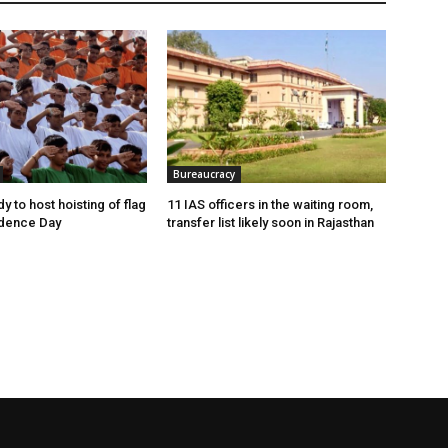
Bureaucracy
y to host hoisting of flag
11 IAS officers in the waiting room,
dence Day
transfer list likely soon in Rajasthan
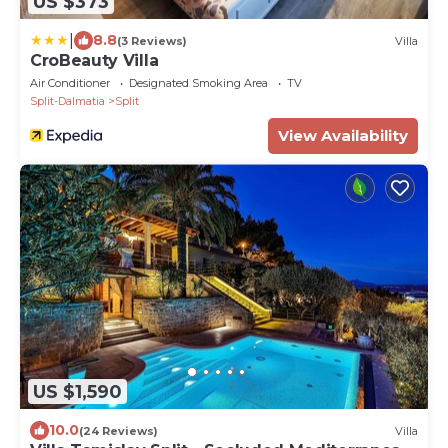
US $373
|
8.8
(3 Reviews)
Villa
CroBeauty Villa
Air Conditioner
Designated Smoking Area
TV
Split-Dalmatia
Split
View Availability
US $1,590
10.0
(24 Reviews)
Villa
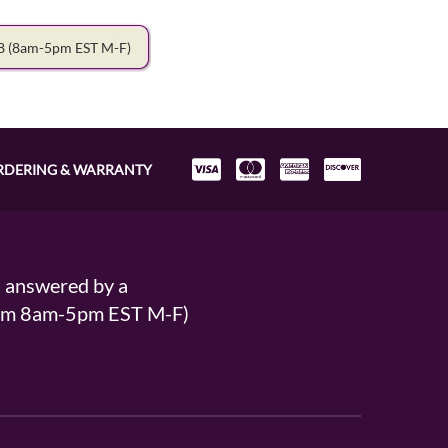
78
(8am-5pm EST M-F)
RDERING & WARRANTY
s answered by a
From 8am-5pm EST M-F)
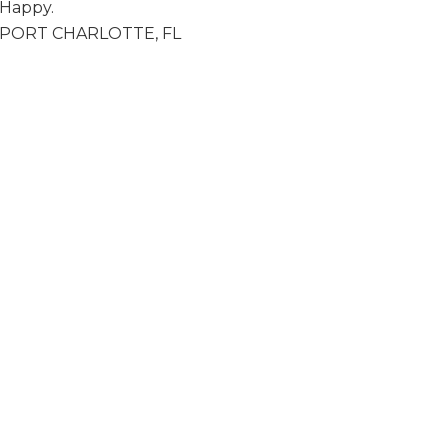
Happy.
 • PORT CHARLOTTE, FL
y Fredericks Friday Night Fun ~ Live Music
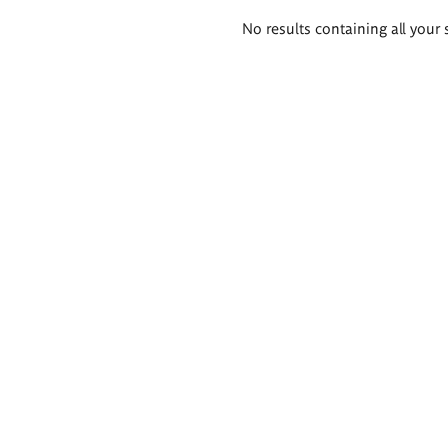
Search
No results containing all your 
results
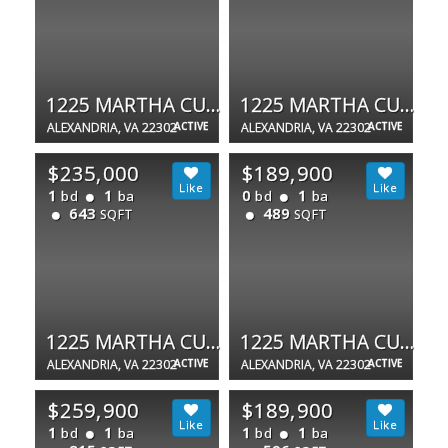
1225 MARTHA CUSTIS DR
1225 MARTHA CUSTIS DR #1503
ALEXANDRIA, VA 22302
ACTIVE
ALEXANDRIA, VA 22302
ACTIVE
$235,000
$189,900
1
1
0
1
bd
ba
bd
ba
643
489
SQFT
SQFT
1225 MARTHA CUSTIS DR #415
1225 MARTHA CUSTIS DR #403
ALEXANDRIA, VA 22302
ACTIVE
ALEXANDRIA, VA 22302
ACTIVE
$259,900
$189,900
1
1
1
1
bd
ba
bd
ba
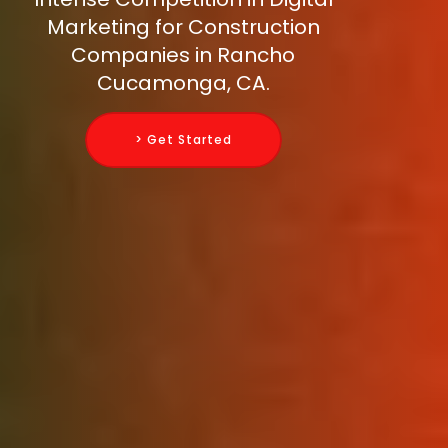
Marketing for Construction
Companies in Rancho
Cucamonga, CA.
> Get Started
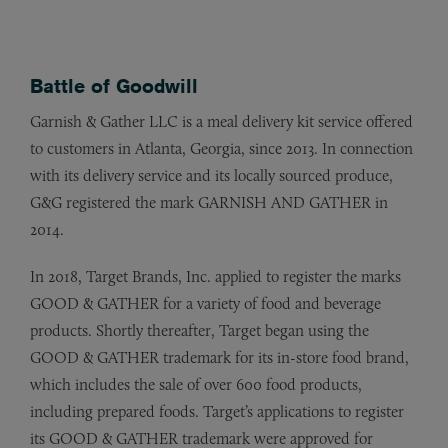
Battle of Goodwill
Garnish & Gather LLC is a meal delivery kit service offered
to customers in Atlanta, Georgia, since 2013. In connection
with its delivery service and its locally sourced produce,
G&G registered the mark GARNISH AND GATHER in
2014.
In 2018, Target Brands, Inc. applied to register the marks
GOOD & GATHER for a variety of food and beverage
products. Shortly thereafter, Target began using the
GOOD & GATHER trademark for its in-store food brand,
which includes the sale of over 600 food products,
including prepared foods. Target’s applications to register
its GOOD & GATHER trademark were approved for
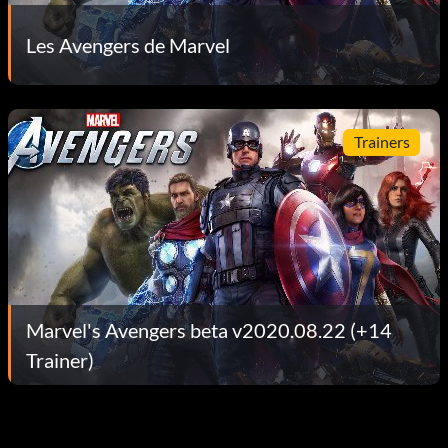
Les Avengers de Marvel
Trainers
Marvel's Avengers beta v2020.08.22 (+14
Trainer)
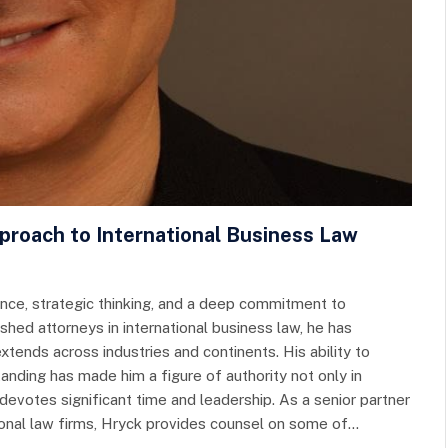
pproach to International Business Law
ence, strategic thinking, and a deep commitment to
hed attorneys in international business law, he has
tends across industries and continents. His ability to
nding has made him a figure of authority not only in
devotes significant time and leadership. As a senior partner
tional law firms, Hryck provides counsel on some of…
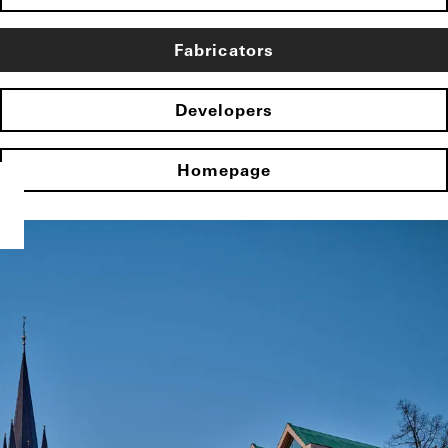
Fabricators
Developers
Homepage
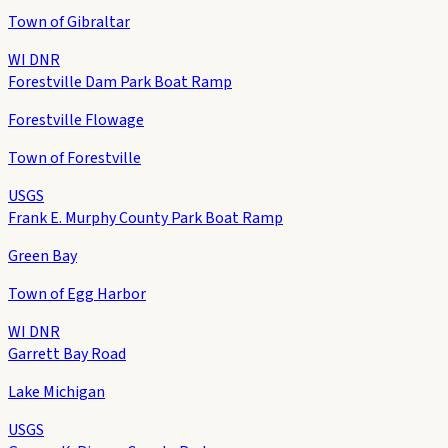
Town of Gibraltar
WI DNR
Forestville Dam Park Boat Ramp
Forestville Flowage
Town of Forestville
USGS
Frank E. Murphy County Park Boat Ramp
Green Bay
Town of Egg Harbor
WI DNR
Garrett Bay Road
Lake Michigan
USGS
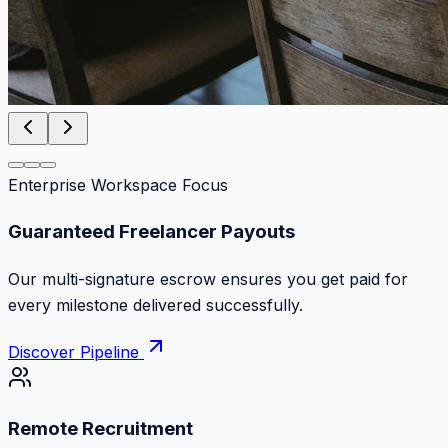
Enterprise Workspace Focus
Zero Commission Fees Ever
Keep 100% of your contract volume. No hidden
markups or surprise billing deductions.
Discover Pipeline
Remote Recruitment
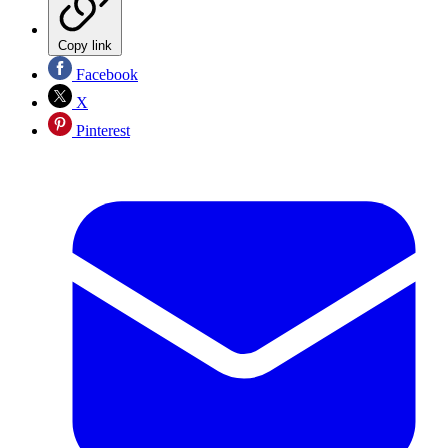
Copy link
Facebook
X
Pinterest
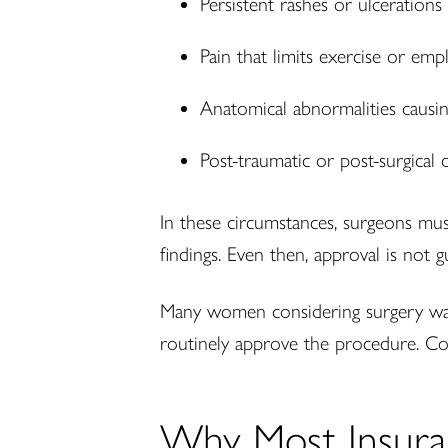
Persistent rashes or ulcerations
Pain that limits exercise or em
Anatomical abnormalities causin
Post-traumatic or post-surgical 
In these circumstances, surgeons mu
findings. Even then, approval is not 
Many women considering surgery want 
routinely approve the procedure. Co
Why Most Insura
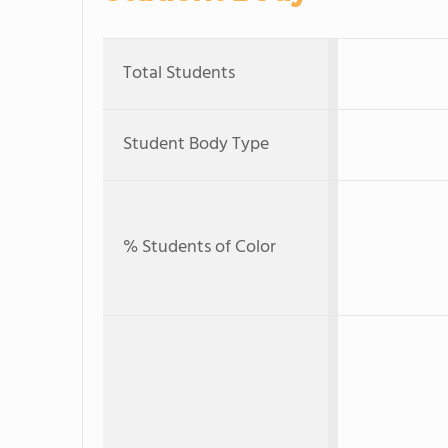
Total Students
Student Body Type
% Students of Color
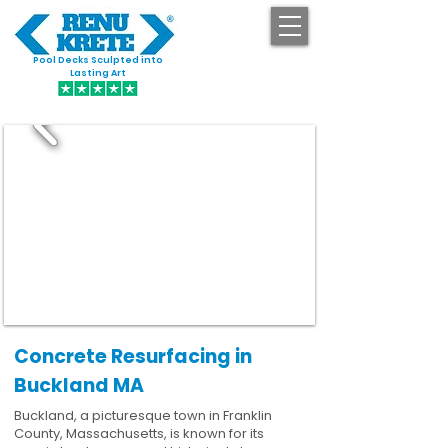
Pool Decks Sculpted into
GET STARTED
Lasting Art
Concrete Resurfacing in
Buckland MA
Buckland, a picturesque town in Franklin
County, Massachusetts, is known for its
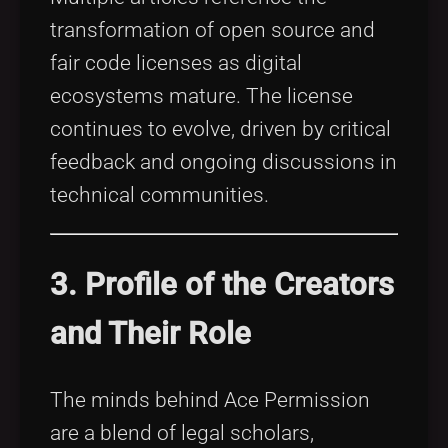
transformation of open source and
fair code licenses as digital
ecosystems mature. The license
continues to evolve, driven by critical
feedback and ongoing discussions in
technical communities.
3. Profile of the Creators
and Their Role
The minds behind Ace Permission
are a blend of legal scholars,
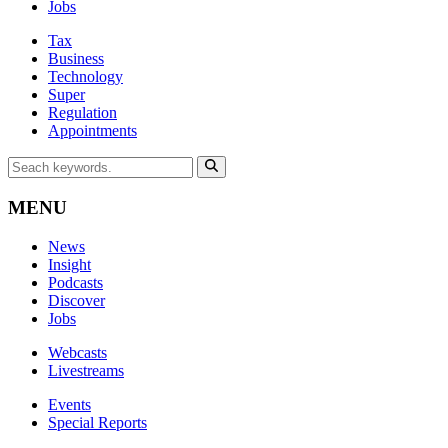
Jobs
Tax
Business
Technology
Super
Regulation
Appointments
MENU
News
Insight
Podcasts
Discover
Jobs
Webcasts
Livestreams
Events
Special Reports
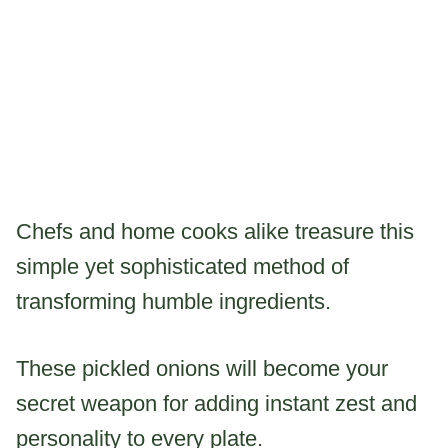
Chefs and home cooks alike treasure this
simple yet sophisticated method of
transforming humble ingredients.
These pickled onions will become your
secret weapon for adding instant zest and
personality to every plate.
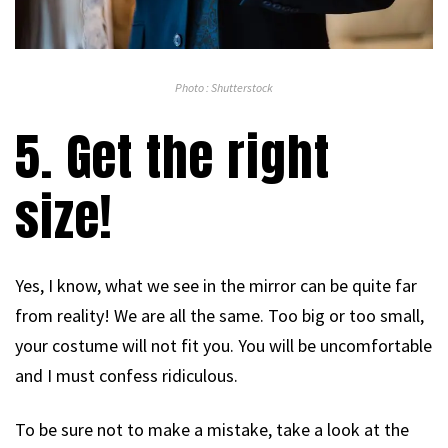
Photo : Shutterstock
5. Get the right
size!
Yes, I know, what we see in the mirror can be quite far
from reality! We are all the same. Too big or too small,
your costume will not fit you. You will be uncomfortable
and I must confess ridiculous.
To be sure not to make a mistake, take a look at the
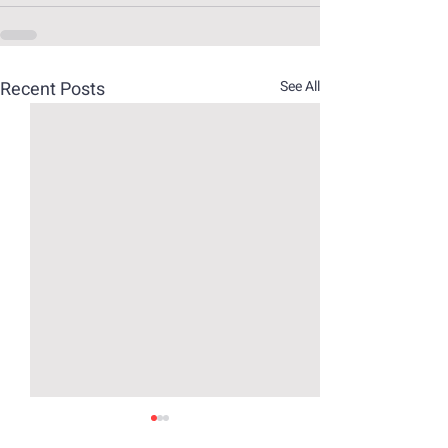
Recent Posts
See All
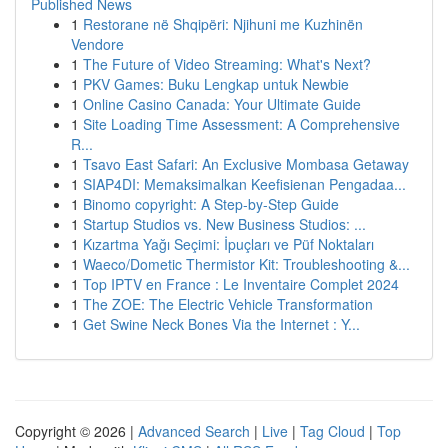
Published News
1
Restorane në Shqipëri: Njihuni me Kuzhinën
Vendore
1
The Future of Video Streaming: What's Next?
1
PKV Games: Buku Lengkap untuk Newbie
1
Online Casino Canada: Your Ultimate Guide
1
Site Loading Time Assessment: A Comprehensive
R...
1
Tsavo East Safari: An Exclusive Mombasa Getaway
1
SIAP4DI: Memaksimalkan Keefisienan Pengadaa...
1
Binomo copyright: A Step-by-Step Guide
1
Startup Studios vs. New Business Studios: ...
1
Kızartma Yağı Seçimi: İpuçları ve Püf Noktaları
1
Waeco/Dometic Thermistor Kit: Troubleshooting &...
1
Top IPTV en France : Le Inventaire Complet 2024
1
The ZOE: The Electric Vehicle Transformation
1
Get Swine Neck Bones Via the Internet : Y...
Copyright © 2026 |
Advanced Search
|
Live
|
Tag Cloud
|
Top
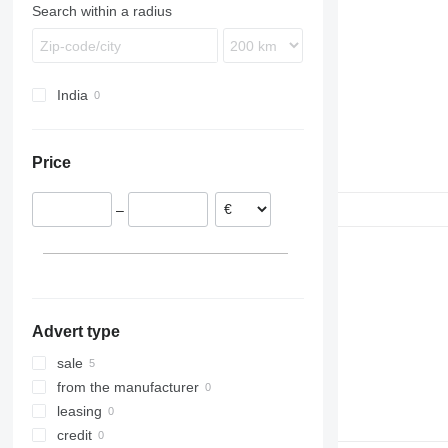
Search within a radius
India
Price
–
Advert type
sale
from the manufacturer
leasing
credit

:: Task description ::
Every line of the listing that holds the word "Marvel" is to be found and copied.

:: Exercise result ::
Les Avengers de Marvel
Marvel's Avengers beta v2020.08.22 (+14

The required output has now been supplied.